Update vom 19. August, 21.09 Uhr: Die Bundeswehr hat inzwischen 244 deutsche Staatsbürger aus Afghanistan evakuiert - weit mehr als ursprünglich erwartet. Und immer noch könnten sich mehrere hundert im Land aufhalten. Auf der Krisenliste des Auswärtigen Amts hat sich inzwischen „eine mittlere dreistellige Zahl“ Deutscher registriert, wie die dpa aus dem Ministerium erfuhr.

Ursprünglich waren es knapp 100. Viele haben sich wegen der dramatischen Lage in Afghanistan nach der Machtübernahme der Taliban nachgemeldet. Die Zahlen ändern sich ständig. Nicht berücksichtigt sind die 40 Botschaftsmitarbeiter, die mit einer US-Maschine bereits in der Nacht auf Montag nach Katar ausgeflogen wurden.

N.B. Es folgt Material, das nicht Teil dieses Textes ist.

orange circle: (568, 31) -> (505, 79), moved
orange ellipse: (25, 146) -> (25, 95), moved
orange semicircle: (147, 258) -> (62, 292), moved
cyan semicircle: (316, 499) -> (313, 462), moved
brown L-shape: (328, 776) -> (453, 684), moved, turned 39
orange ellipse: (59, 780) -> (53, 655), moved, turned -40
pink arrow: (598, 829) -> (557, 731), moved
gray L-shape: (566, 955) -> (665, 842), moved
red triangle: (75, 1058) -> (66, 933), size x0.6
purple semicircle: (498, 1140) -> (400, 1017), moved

Afghanistan: Seehofer will keine Flüchtlingsprognose wagen

Update vom 19. August, 19.22 Uhr: Bundesinnenminister Horst Seehofer (CSU) lässt ausdrücklich offen, mit wie vielen afghanischen Flüchtlingen wegen der Machtübernahme der Taliban zu rechnen ist. „Eine solche Prognose gibt es nicht“, betonte er am Donnerstag in Berlin. Die Bandbreite der Schätzungen gehe von einigen tausend Menschen bis zu einigen Millionen. Auf dieser Grundlage sei eine verlässliche Prognose unmöglich. Nach Informationen der Deutschen Presse-Agentur hatte Seehofer bei einer Unterrichtung der Bundestags-Fraktionschefs am Montag selber davon gesprochen, dass 300.000 bis fünf Millionen Menschen das Land verlassen könnten.

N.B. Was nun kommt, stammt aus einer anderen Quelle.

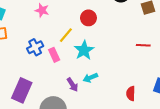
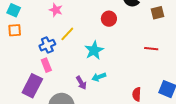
red circle: (88, 18) -> (109, 19), moved
yellow line: (66, 35) -> (67, 34), moved
pink rectangle: (54, 55) -> (46, 65), moved

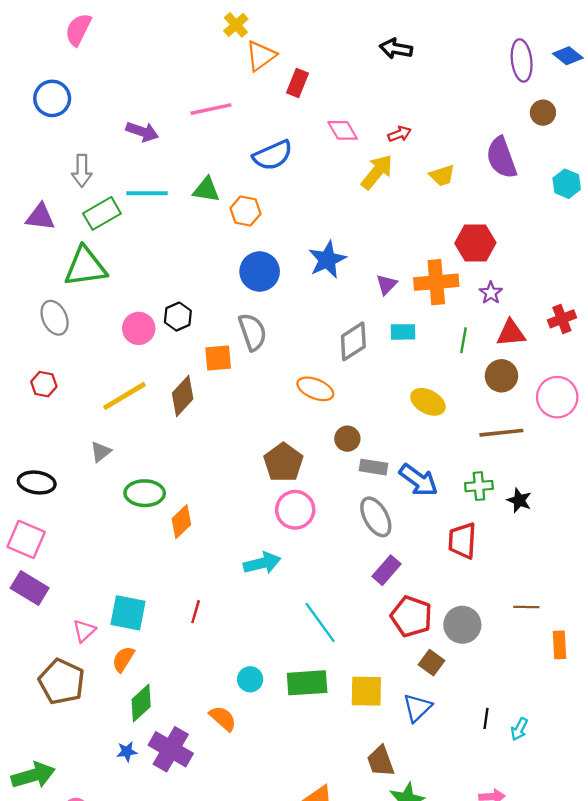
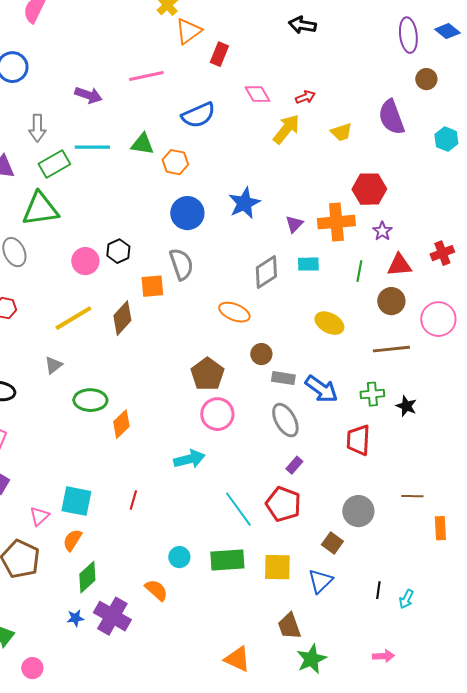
purple rectangle: (386, 570) -> (294, 465), size x0.7
red pentagon: (411, 616) -> (283, 504), moved

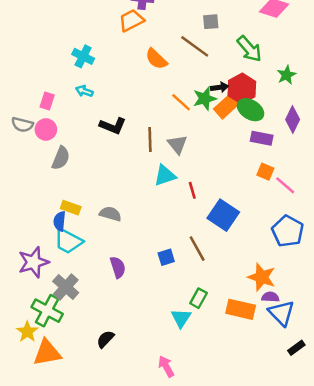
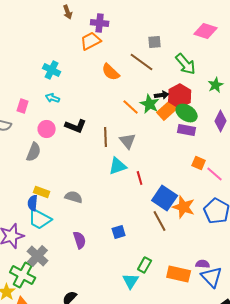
green star: (205, 99) -> (150, 104), turned -30
pink circle: (46, 130) -> (47, 129), moved
purple rectangle: (262, 138) -> (187, 130), moved
brown line: (197, 249) -> (160, 221), moved
orange star: (262, 277) -> (184, 207), moved

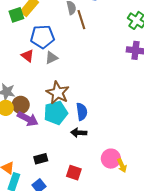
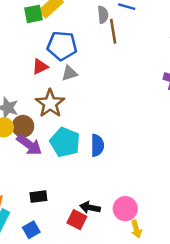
red triangle: (28, 56) -> (40, 67), turned 48
brown star: (58, 93) -> (50, 103), moved
cyan pentagon: (56, 113) -> (65, 142), turned 30
black arrow: (79, 133) -> (90, 208), moved
yellow arrow: (122, 165) -> (136, 229), moved

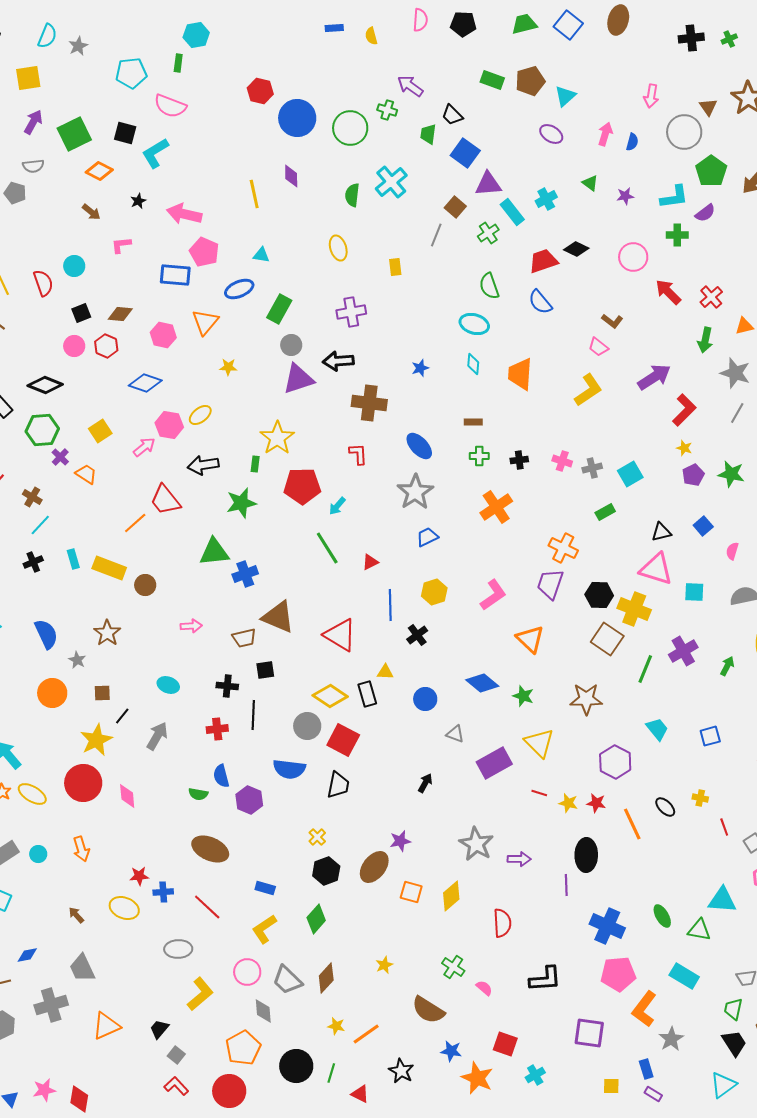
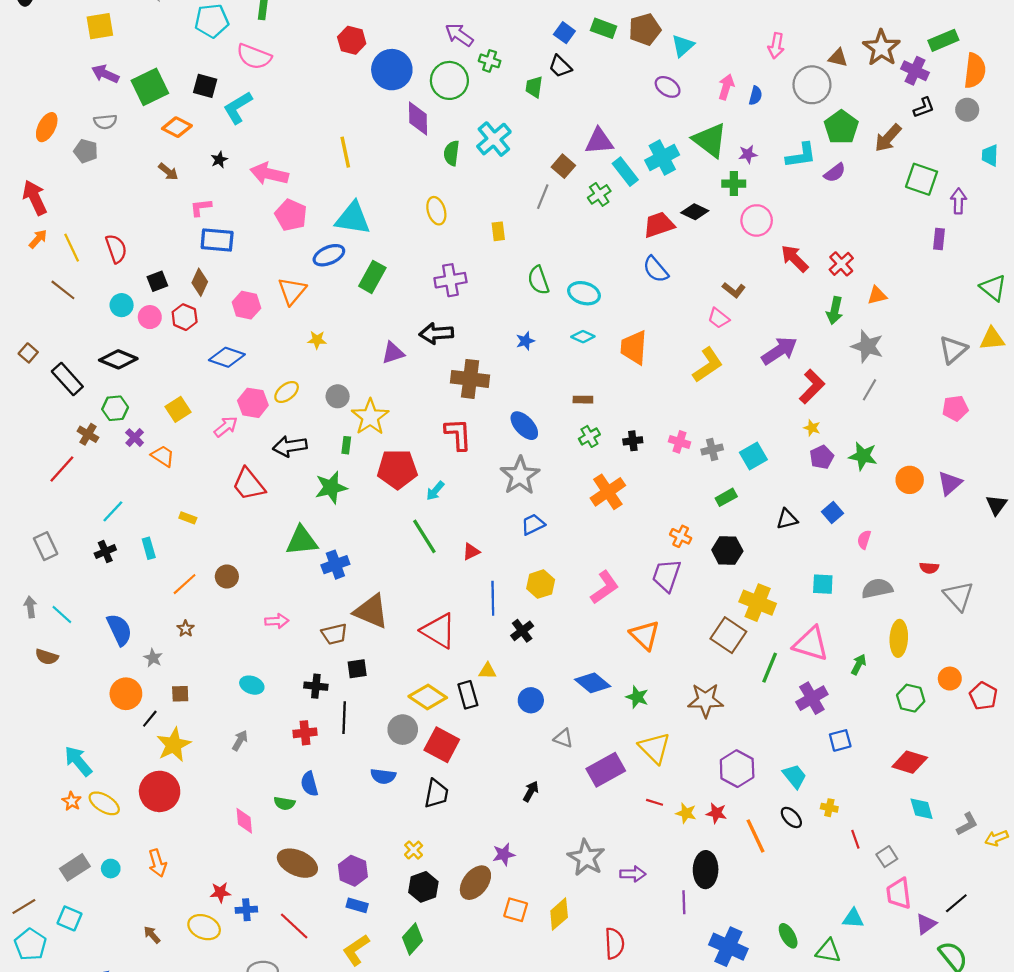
purple arrow: (410, 86) -> (459, 35), moved
brown triangle: (708, 107) -> (838, 58), turned -42
purple arrow: (33, 122) -> (105, 74), turned -95
blue square: (465, 153) -> (564, 33), moved, size x0.7
purple diamond: (291, 176) -> (418, 118), moved, size x1.4
green triangle: (590, 183) -> (710, 140), size x2.0
cyan cross: (546, 199) -> (662, 158), size x1.4
green cross: (677, 235) -> (734, 184), moved
cyan triangle: (261, 255) -> (353, 218), size x2.0
cyan circle: (74, 266) -> (122, 305), moved
blue rectangle: (175, 275) -> (217, 240), moved
green semicircle: (489, 286) -> (538, 280), moved
brown diamond: (120, 314) -> (200, 282), turned -70
gray circle: (291, 345) -> (338, 396), moved
cyan diamond: (473, 364) -> (583, 337), turned -70
purple triangle: (298, 379) -> (393, 353), size x0.7
green hexagon: (42, 430) -> (115, 408), size x0.7
red L-shape: (358, 454) -> (458, 434), size x1.4
green cross: (479, 456) -> (589, 436), turned -30
brown cross: (32, 497) -> (88, 434), moved
orange line: (135, 523) -> (185, 584), moved
orange cross: (563, 548) -> (681, 536), size x0.7
yellow rectangle: (109, 568) -> (188, 518), moved, size x0.5
pink triangle: (656, 569) -> (811, 644), moved
black hexagon: (599, 595) -> (727, 550), moved
brown star: (107, 633) -> (186, 629), size x0.6
purple cross: (683, 651) -> (812, 698), moved
black line: (122, 716) -> (150, 719), moved
cyan trapezoid: (657, 729) -> (795, 776), moved
gray arrow: (157, 736) -> (240, 740), size x0.7
blue semicircle: (289, 769) -> (383, 776), size x0.7
pink diamond: (127, 796) -> (244, 821), moved
purple hexagon: (249, 800) -> (353, 871), moved
cyan triangle: (722, 900) -> (853, 918), size x0.7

Diese Äußerung sorgte für Kritik. Heike Hänsel, stellvertretende Vorsitzende der Linksfraktion im Bundestag, hält die Zahlen für „völlig spekulativ“, wie sie gegenüber Merkur.de erklärt*. „Wie bereits beim Umgang mit den afghanischen Ortskräften zu sehen war, scheint die Bundesregierung keinerlei belastbare Informationen über die Lage in Afghanistan zu haben. Jetzt, wie Horst Seehofer, hier einfach Zahlen in den Raum zu werfen, um indirekt Ängste schüren zu wollen, ist einfach unverantwortlich“, sagt die Leiterin des Arbeitskreises Außenpolitik der Linksfraktion.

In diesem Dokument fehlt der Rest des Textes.